Current dataset includes records for 2014-2024 AND records for cyber events reported on (i.e., publication date of media source as opposed to the actual date the cyber event occurred) in January and August 2025.
Enhancements to the Cyber Events Database: We now leverage the Global Database of Events, Language, and Tone (GDELT) Project’s Web News NGrams 3.0 and Article List datasets for monitoring of global news to identify candidate cyber events.
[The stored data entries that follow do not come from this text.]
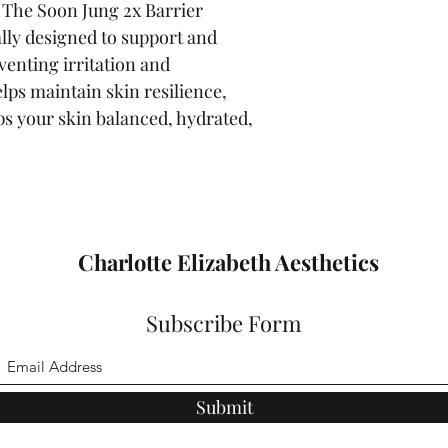
. The Soon Jung 2x Barrier 
lly designed to support and 
venting irritation and 
lps maintain skin resilience, 
ps your skin balanced, hydrated, 
Charlotte Elizabeth Aesthetics
Subscribe Form
Submit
This identification process supplements our original data scraping approach beginning with date from January 2025. This allows us to:
- Expand our coverage
- Improve our tracking of non-English language sources
- Provide monthly updates with the previous month's cyber event records (with new data released on the second Wednesday of every month)
Additionally, we have several new variables, including:
- Identify events without GDELT (original_method) – To allow researchers to control for differences in data collection methods when analyzing trends across the entire dataset (2014–present) and account for the shift to GDELT in 2025 an Integer (0 or 1) indicates whether the event data was collected using the original web scraping method (pre-GDELT, before January 2025) or the GDELT-based method (January 2025 onward).
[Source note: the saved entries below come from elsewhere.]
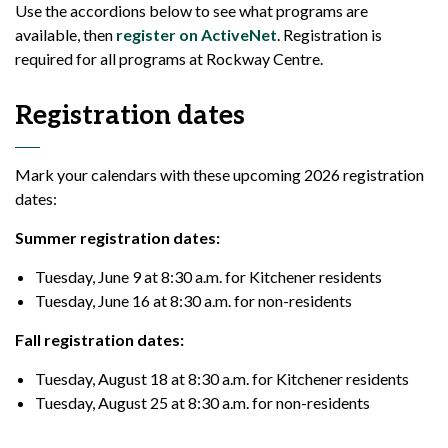
Use the accordions below to see what programs are
available, then
register on ActiveNet
. Registration is
required for all programs at Rockway Centre.
Registration dates
Mark your calendars with these upcoming 2026 registration
dates:
Summer registration dates:
Tuesday, June 9 at 8:30 a.m. for Kitchener residents
Tuesday, June 16 at 8:30 a.m. for non-residents
Fall registration dates:
Tuesday, August 18 at 8:30 a.m. for Kitchener residents
Tuesday, August 25 at 8:30 a.m. for non-residents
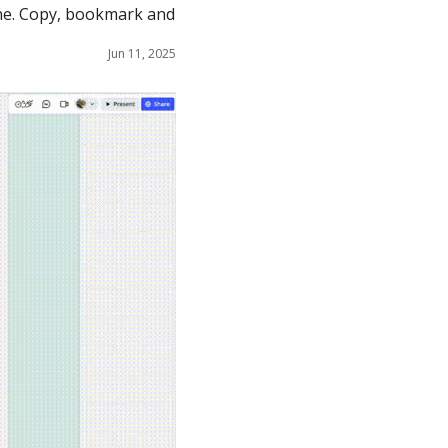
ne. Copy, bookmark and 
Jun 11, 2025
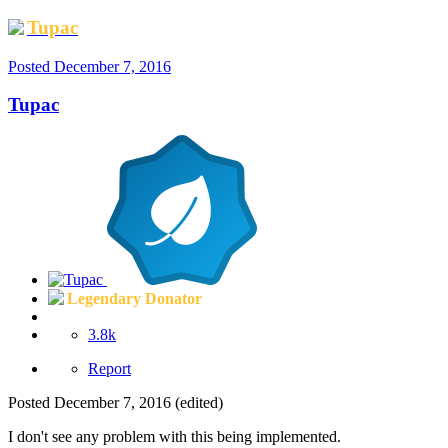
Tupac
Posted
December 7, 2016
Tupac
Legendary Donator
3.8k
Report
Posted
December 7, 2016
(edited)
I don't see any problem with this being implemented.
- Date of publication (reported_date): The date, in DD-MM-YYY format, the media source published the article identifying the relevant cyber event. This is different from event_date which is the date or estimated date a cyber event actually occurred.
- Severity measures for disruptive events (magnitude, duration, scope) – Qualitative and quantitative information that describes the magnitude, duration, and/ or scope of the cyber event.
- Severity measures for exploitive events (ip, org_data, cust_data) – Qualitative and quantitative information describing the type i.e., intellectual property, organizational, and/or customer, and amount of data compromised.
Our newest data release includes records for cyber events reported on in January and August 2025. Please note that our month variable uses the month reported in event_date, which is the actual or estimated date the cyber event occurred. Therefore, you will see many months in 2025 represented in the month column. Nonetheless, we are still in the process of coding data for events reported on from February through July 2025. Our team is working diligently to backfill all of 2025 using our new data collection method and will do so incrementally over several weeks.
You can also expect a monthly update with the previous month's events coded and posted on the second Wednesday of the following month. For example, our Wednesday, October 8, 2025 update will include cyber events reported on in September 2025 and so on.